Ugly or not, Steele's off-balance 15-footer as time expired capped a late rally from an 11-point deficit for Alabama (No. 9 ESPN/USA Today; No. 10 AP) in a 78-76 victory over Georgia on Saturday.
"We don't really practice the one-legged, flip-high-in-the-air shot too often," Crimson Tide coach Mark Gottfried said.
"It was probably the worst shot we could have possibly gotten out of it," said Steele, whose 3-pointer with 54 seconds left tied it for Alabama (14-3, 2-2 Southeastern Conference).
"It's not a high-percentage shot," he added. "I'd be lying if I said I thought it was going to go in."
Steele moved inside the 3-point line, then heaved the ball toward the basket to complete the Tide's comeback from a 73-62 deficit over the final 4:35.
Even Alabama players joked that he might have traveled on the play, and Felton headed straight toward the officials afterward.
"That's what my teammates keep joking about," said Steele, hobbled all season with tendinitis in his right knee. "I'd have to go back and look at it, but I can't say."

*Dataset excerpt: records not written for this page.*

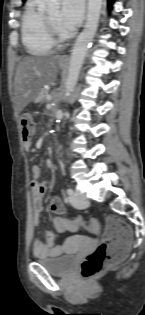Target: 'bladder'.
Returning a JSON list of instances; mask_svg holds the SVG:
<instances>
[{
    "mask_svg": "<svg viewBox=\"0 0 145 315\" xmlns=\"http://www.w3.org/2000/svg\"><path fill=\"white\" fill-rule=\"evenodd\" d=\"M76 249H93V248H76ZM38 263L42 264L50 273L63 276L68 274L77 263V256H67L66 254L55 258H37Z\"/></svg>",
    "mask_w": 145,
    "mask_h": 315,
    "instance_id": "1",
    "label": "bladder"
}]
</instances>
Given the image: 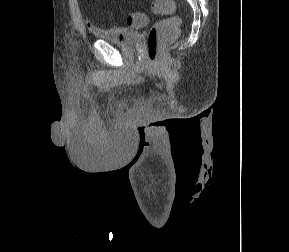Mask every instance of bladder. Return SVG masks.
I'll return each mask as SVG.
<instances>
[{"instance_id":"bladder-1","label":"bladder","mask_w":289,"mask_h":252,"mask_svg":"<svg viewBox=\"0 0 289 252\" xmlns=\"http://www.w3.org/2000/svg\"><path fill=\"white\" fill-rule=\"evenodd\" d=\"M91 32L96 38L121 47H133L140 41V33L137 30L124 27H92Z\"/></svg>"}]
</instances>
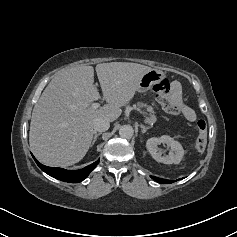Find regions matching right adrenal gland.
I'll return each mask as SVG.
<instances>
[{
  "instance_id": "right-adrenal-gland-1",
  "label": "right adrenal gland",
  "mask_w": 237,
  "mask_h": 237,
  "mask_svg": "<svg viewBox=\"0 0 237 237\" xmlns=\"http://www.w3.org/2000/svg\"><path fill=\"white\" fill-rule=\"evenodd\" d=\"M101 134H102L101 132H99V133L95 132L94 138H93V141H92V144H91V147H92V146L94 145V143L96 142L97 137H98L99 135H101Z\"/></svg>"
}]
</instances>
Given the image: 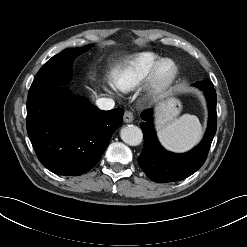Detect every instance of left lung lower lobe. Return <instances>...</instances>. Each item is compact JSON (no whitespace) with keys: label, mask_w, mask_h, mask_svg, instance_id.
<instances>
[{"label":"left lung lower lobe","mask_w":247,"mask_h":247,"mask_svg":"<svg viewBox=\"0 0 247 247\" xmlns=\"http://www.w3.org/2000/svg\"><path fill=\"white\" fill-rule=\"evenodd\" d=\"M201 89L209 108L208 129L202 142L193 150L184 154L166 151L158 142L149 109L141 113L144 120L140 124L144 136V147L138 157L139 166L149 179L157 183L183 180L195 173L205 162L217 127L216 91L209 80L193 84Z\"/></svg>","instance_id":"left-lung-lower-lobe-1"}]
</instances>
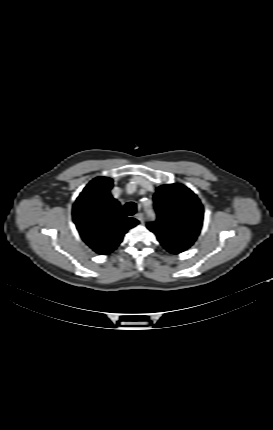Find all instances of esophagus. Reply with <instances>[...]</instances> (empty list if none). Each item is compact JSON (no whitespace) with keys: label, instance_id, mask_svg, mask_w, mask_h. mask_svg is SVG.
Wrapping results in <instances>:
<instances>
[{"label":"esophagus","instance_id":"obj_1","mask_svg":"<svg viewBox=\"0 0 273 430\" xmlns=\"http://www.w3.org/2000/svg\"><path fill=\"white\" fill-rule=\"evenodd\" d=\"M135 218H136L138 221H140L141 223H143V222H144V215H143L142 213H137V214L135 215Z\"/></svg>","mask_w":273,"mask_h":430}]
</instances>
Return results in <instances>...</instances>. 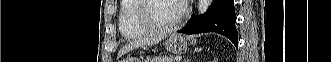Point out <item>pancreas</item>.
Wrapping results in <instances>:
<instances>
[{"mask_svg":"<svg viewBox=\"0 0 331 62\" xmlns=\"http://www.w3.org/2000/svg\"><path fill=\"white\" fill-rule=\"evenodd\" d=\"M174 58L171 56H157L155 58H153L152 62H174Z\"/></svg>","mask_w":331,"mask_h":62,"instance_id":"pancreas-1","label":"pancreas"}]
</instances>
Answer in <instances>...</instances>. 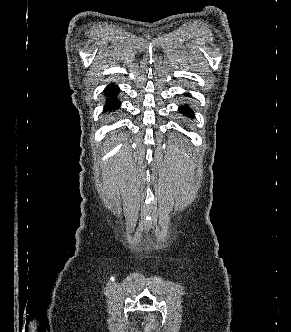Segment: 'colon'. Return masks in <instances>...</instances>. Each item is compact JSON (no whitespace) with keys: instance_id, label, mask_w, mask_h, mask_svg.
Here are the masks:
<instances>
[{"instance_id":"obj_1","label":"colon","mask_w":291,"mask_h":332,"mask_svg":"<svg viewBox=\"0 0 291 332\" xmlns=\"http://www.w3.org/2000/svg\"><path fill=\"white\" fill-rule=\"evenodd\" d=\"M155 327V321L154 319H150L149 329L152 330Z\"/></svg>"}]
</instances>
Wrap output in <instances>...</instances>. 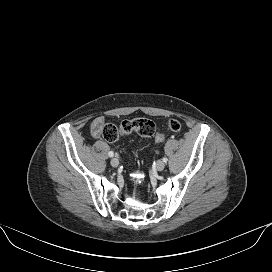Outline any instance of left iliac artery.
Here are the masks:
<instances>
[{
    "mask_svg": "<svg viewBox=\"0 0 272 272\" xmlns=\"http://www.w3.org/2000/svg\"><path fill=\"white\" fill-rule=\"evenodd\" d=\"M162 160H163V162H165V163L168 161V159H167L166 157H163Z\"/></svg>",
    "mask_w": 272,
    "mask_h": 272,
    "instance_id": "44dca946",
    "label": "left iliac artery"
}]
</instances>
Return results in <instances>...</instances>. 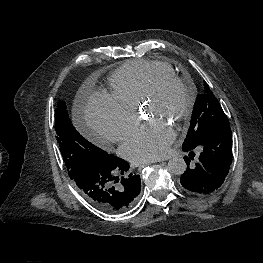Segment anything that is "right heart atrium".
I'll return each mask as SVG.
<instances>
[{"mask_svg": "<svg viewBox=\"0 0 263 263\" xmlns=\"http://www.w3.org/2000/svg\"><path fill=\"white\" fill-rule=\"evenodd\" d=\"M84 121L98 144L106 146L125 139L137 122L134 109L120 103L111 94H93L84 109Z\"/></svg>", "mask_w": 263, "mask_h": 263, "instance_id": "1", "label": "right heart atrium"}]
</instances>
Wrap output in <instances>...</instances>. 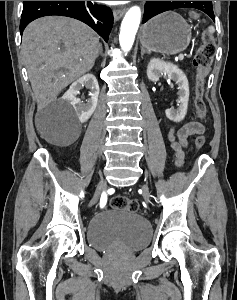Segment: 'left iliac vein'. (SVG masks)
Returning a JSON list of instances; mask_svg holds the SVG:
<instances>
[{
  "mask_svg": "<svg viewBox=\"0 0 237 300\" xmlns=\"http://www.w3.org/2000/svg\"><path fill=\"white\" fill-rule=\"evenodd\" d=\"M143 188H144V190H147V186H146V185H144V187H143Z\"/></svg>",
  "mask_w": 237,
  "mask_h": 300,
  "instance_id": "left-iliac-vein-1",
  "label": "left iliac vein"
}]
</instances>
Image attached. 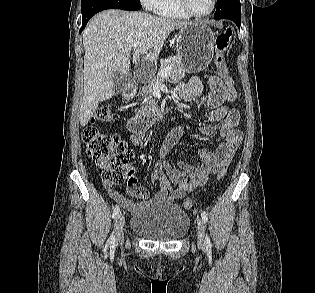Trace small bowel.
Here are the masks:
<instances>
[{
  "label": "small bowel",
  "instance_id": "small-bowel-1",
  "mask_svg": "<svg viewBox=\"0 0 315 293\" xmlns=\"http://www.w3.org/2000/svg\"><path fill=\"white\" fill-rule=\"evenodd\" d=\"M221 80L222 78L219 76H206L210 91L205 96L202 95L203 83L198 76H193L187 83H181L177 87L178 95L184 101L189 103L197 101V108H209L206 119L214 122L215 126H202L199 131L205 136L219 133L221 141L216 151L200 149L198 151L199 164L182 160L173 164L167 161L166 155L184 133V127L177 126L162 144L159 152L160 159L155 164L150 176L153 183L159 184L160 190L151 200H146L150 192L140 187L141 190L135 192V195L142 200L134 202L115 190L112 184L105 183L112 199L133 213L141 211L150 202H174L204 185L210 175L215 174L223 165L229 164L241 144L242 133L237 128L240 120L239 113L234 107L228 105L236 99V93L229 94ZM143 140L144 135L140 132L130 136V142L133 145H139Z\"/></svg>",
  "mask_w": 315,
  "mask_h": 293
}]
</instances>
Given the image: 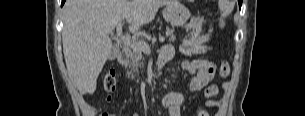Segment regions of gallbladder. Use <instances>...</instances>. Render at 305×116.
Instances as JSON below:
<instances>
[{"label": "gallbladder", "mask_w": 305, "mask_h": 116, "mask_svg": "<svg viewBox=\"0 0 305 116\" xmlns=\"http://www.w3.org/2000/svg\"><path fill=\"white\" fill-rule=\"evenodd\" d=\"M116 57V49H114L108 56V59L113 60Z\"/></svg>", "instance_id": "obj_1"}]
</instances>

It was hardly the only controversial call that hurt Georgia (11-6, 3-2).
Sundiata Gaines' awkward jumper as the shot clock expired gave Alabama the ball back with 17 seconds left and a last chance to avoid overtime. Georgia's Takais Brown grabbed the rebound, but official Tom Lopes said he blew the whistle "inadvertently," believing the ball failed to hit the rim for a shot-clock violation.
Officials watched the replay on TV monitors, and the third angle they looked at "showed the ball nicked the rim," Lopes said in a statement.

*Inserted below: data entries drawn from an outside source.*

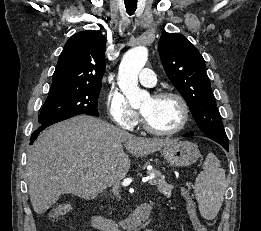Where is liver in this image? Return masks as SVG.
I'll list each match as a JSON object with an SVG mask.
<instances>
[{
    "instance_id": "1",
    "label": "liver",
    "mask_w": 261,
    "mask_h": 231,
    "mask_svg": "<svg viewBox=\"0 0 261 231\" xmlns=\"http://www.w3.org/2000/svg\"><path fill=\"white\" fill-rule=\"evenodd\" d=\"M170 139L136 137L91 116L80 115L43 131L28 154L26 177L36 213L62 194L93 199L128 173L132 155L151 154Z\"/></svg>"
}]
</instances>
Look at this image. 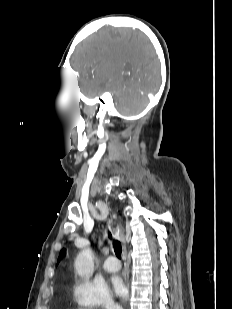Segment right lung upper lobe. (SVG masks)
<instances>
[{
  "instance_id": "1",
  "label": "right lung upper lobe",
  "mask_w": 232,
  "mask_h": 309,
  "mask_svg": "<svg viewBox=\"0 0 232 309\" xmlns=\"http://www.w3.org/2000/svg\"><path fill=\"white\" fill-rule=\"evenodd\" d=\"M64 255H65V250L63 249L59 255L58 262L63 258Z\"/></svg>"
}]
</instances>
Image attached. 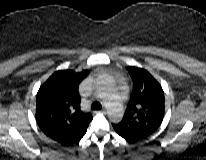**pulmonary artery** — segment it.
Listing matches in <instances>:
<instances>
[{"instance_id":"obj_1","label":"pulmonary artery","mask_w":206,"mask_h":160,"mask_svg":"<svg viewBox=\"0 0 206 160\" xmlns=\"http://www.w3.org/2000/svg\"><path fill=\"white\" fill-rule=\"evenodd\" d=\"M118 96H119V98H123V96H124V92H122V91L119 92V93H118Z\"/></svg>"}]
</instances>
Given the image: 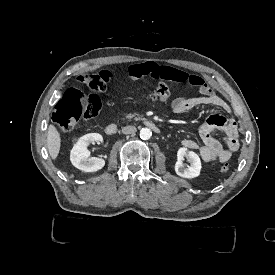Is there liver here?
Segmentation results:
<instances>
[{"label":"liver","mask_w":275,"mask_h":275,"mask_svg":"<svg viewBox=\"0 0 275 275\" xmlns=\"http://www.w3.org/2000/svg\"><path fill=\"white\" fill-rule=\"evenodd\" d=\"M61 145L60 134L54 125H49L47 133V148L52 159H56Z\"/></svg>","instance_id":"liver-1"}]
</instances>
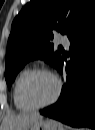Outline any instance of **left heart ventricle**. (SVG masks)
Listing matches in <instances>:
<instances>
[{
  "label": "left heart ventricle",
  "mask_w": 95,
  "mask_h": 130,
  "mask_svg": "<svg viewBox=\"0 0 95 130\" xmlns=\"http://www.w3.org/2000/svg\"><path fill=\"white\" fill-rule=\"evenodd\" d=\"M56 93L55 81L46 74L33 76L26 86V96L33 104L49 101Z\"/></svg>",
  "instance_id": "left-heart-ventricle-1"
}]
</instances>
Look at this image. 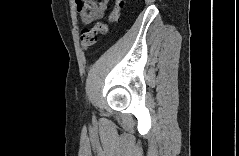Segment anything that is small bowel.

"When we noticed that, the ball becomes dead on my whistle," he said. "Because no team had possession of the ball at the time of the whistle you go to the possession arrow."
That meant Alabama's ball.
Felton said he met with SEC coordinator of men's basketball officials Gerald Boudreaux, who was at the game, for about 10 minutes afterward.

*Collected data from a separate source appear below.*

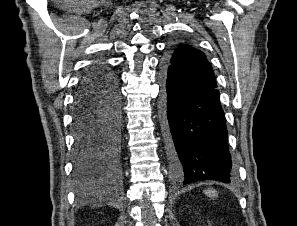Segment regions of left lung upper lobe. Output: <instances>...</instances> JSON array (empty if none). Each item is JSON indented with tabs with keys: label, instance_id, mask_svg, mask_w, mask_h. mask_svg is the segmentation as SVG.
<instances>
[{
	"label": "left lung upper lobe",
	"instance_id": "5c2ea615",
	"mask_svg": "<svg viewBox=\"0 0 297 226\" xmlns=\"http://www.w3.org/2000/svg\"><path fill=\"white\" fill-rule=\"evenodd\" d=\"M164 61L190 88L204 90L217 86L214 72L204 53L187 44L178 45Z\"/></svg>",
	"mask_w": 297,
	"mask_h": 226
}]
</instances>
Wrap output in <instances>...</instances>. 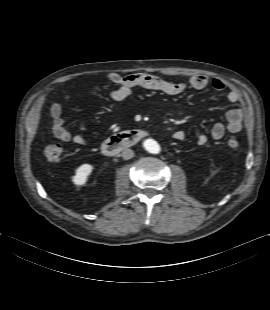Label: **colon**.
Instances as JSON below:
<instances>
[{"instance_id": "colon-1", "label": "colon", "mask_w": 270, "mask_h": 310, "mask_svg": "<svg viewBox=\"0 0 270 310\" xmlns=\"http://www.w3.org/2000/svg\"><path fill=\"white\" fill-rule=\"evenodd\" d=\"M227 146L232 150H236L240 146V141L237 137L234 136L229 137L227 139ZM63 155H64V148L60 144L53 143L48 145L45 149V156L49 161L52 162L60 161Z\"/></svg>"}]
</instances>
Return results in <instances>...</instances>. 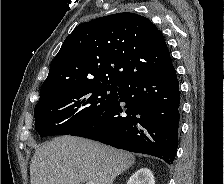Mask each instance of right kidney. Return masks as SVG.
I'll return each mask as SVG.
<instances>
[{
    "instance_id": "1",
    "label": "right kidney",
    "mask_w": 224,
    "mask_h": 184,
    "mask_svg": "<svg viewBox=\"0 0 224 184\" xmlns=\"http://www.w3.org/2000/svg\"><path fill=\"white\" fill-rule=\"evenodd\" d=\"M127 184H155V180L150 169L141 168L130 177Z\"/></svg>"
}]
</instances>
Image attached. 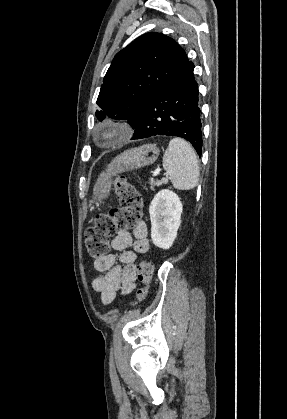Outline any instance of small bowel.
Listing matches in <instances>:
<instances>
[{
	"instance_id": "small-bowel-1",
	"label": "small bowel",
	"mask_w": 287,
	"mask_h": 419,
	"mask_svg": "<svg viewBox=\"0 0 287 419\" xmlns=\"http://www.w3.org/2000/svg\"><path fill=\"white\" fill-rule=\"evenodd\" d=\"M111 247L120 253V264H116L112 253L94 262L99 274L93 279V288L101 293L104 304H110L118 293L126 295L134 290L138 254L149 250L147 224L141 221L132 230H121L112 239Z\"/></svg>"
}]
</instances>
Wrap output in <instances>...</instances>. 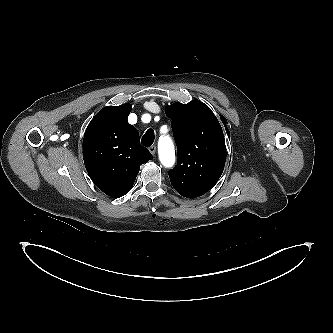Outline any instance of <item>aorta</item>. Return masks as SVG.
Here are the masks:
<instances>
[{
	"instance_id": "obj_1",
	"label": "aorta",
	"mask_w": 333,
	"mask_h": 333,
	"mask_svg": "<svg viewBox=\"0 0 333 333\" xmlns=\"http://www.w3.org/2000/svg\"><path fill=\"white\" fill-rule=\"evenodd\" d=\"M158 148L161 163L166 167L172 166L175 161V153L172 140L167 136L161 137L159 140Z\"/></svg>"
}]
</instances>
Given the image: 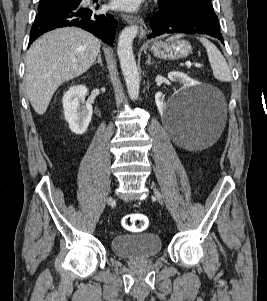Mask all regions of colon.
I'll use <instances>...</instances> for the list:
<instances>
[{
	"label": "colon",
	"mask_w": 267,
	"mask_h": 301,
	"mask_svg": "<svg viewBox=\"0 0 267 301\" xmlns=\"http://www.w3.org/2000/svg\"><path fill=\"white\" fill-rule=\"evenodd\" d=\"M149 224L148 217L142 213L127 214L122 219V225L131 232H142Z\"/></svg>",
	"instance_id": "colon-1"
}]
</instances>
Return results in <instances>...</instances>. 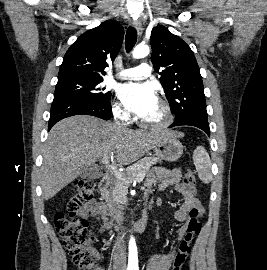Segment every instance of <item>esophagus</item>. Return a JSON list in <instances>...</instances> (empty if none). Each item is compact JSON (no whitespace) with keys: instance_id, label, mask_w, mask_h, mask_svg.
I'll return each instance as SVG.
<instances>
[{"instance_id":"34e87169","label":"esophagus","mask_w":267,"mask_h":270,"mask_svg":"<svg viewBox=\"0 0 267 270\" xmlns=\"http://www.w3.org/2000/svg\"><path fill=\"white\" fill-rule=\"evenodd\" d=\"M134 26H135V28L137 30L138 35L141 36L142 33H143L142 23L139 20L138 21H135L134 22Z\"/></svg>"}]
</instances>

Asked if he was satisfied by the explanation, Felton responded: "I don't want to answer that question." He didn't offer further comment on the officiating.
The Bulldogs scored the first 15 points and maintained that lead, 50-35 at halftime, before seeing their three-game SEC win streak snapped.
They had pulled off a dramatic comeback of their own in a 67-64 win over Arkansas on Wednesday night, after trailing by seven in the final minutes.
"When you find yourself in a hole and you're down and you're struggling and somebody else is kind of having their way with you, you could easily shut it down," Gottfried said. "Our guys never did that. They just kept competing the whole game.
"I know we only led one time, the last second of the game, but we'll take it. Any way you can get one, you get one and you move on."
Georgia managed only one more basket and a free throw after Gaines' layup made it 73-63. Steele made a 3-pointer to spark an 11-1 run, capped by Brandon Hollinger's two free throws to make it 74-73 with 1:32 to play.
Gaines dished it inside to Brown for a basket 10 seconds later before Steele brought Alabama back again.
"Toward the end of the game, we started rushing shots, taking quick shots and feeding their momentum," Gaines said, calling the loss "a big heartbreaker."
Felton didn't want the ball in Steele's hands late, even with a bum knee.
"He's one of the best point guards in the country," he said. "He is a big-time, clutch player. I would have liked to have seen us do a better job on not allowing him of all people to have the opportunity to make the plays."
The Bulldogs was 9-of-15 from 3-point range in the first half and only 1-of-7 after that. Meanwhile, the Tide was 21-of-27 from the free-throw line.
Alabama was coming off a 94-73 loss to Vanderbilt, but rebounded to extend its home winning streak to 17.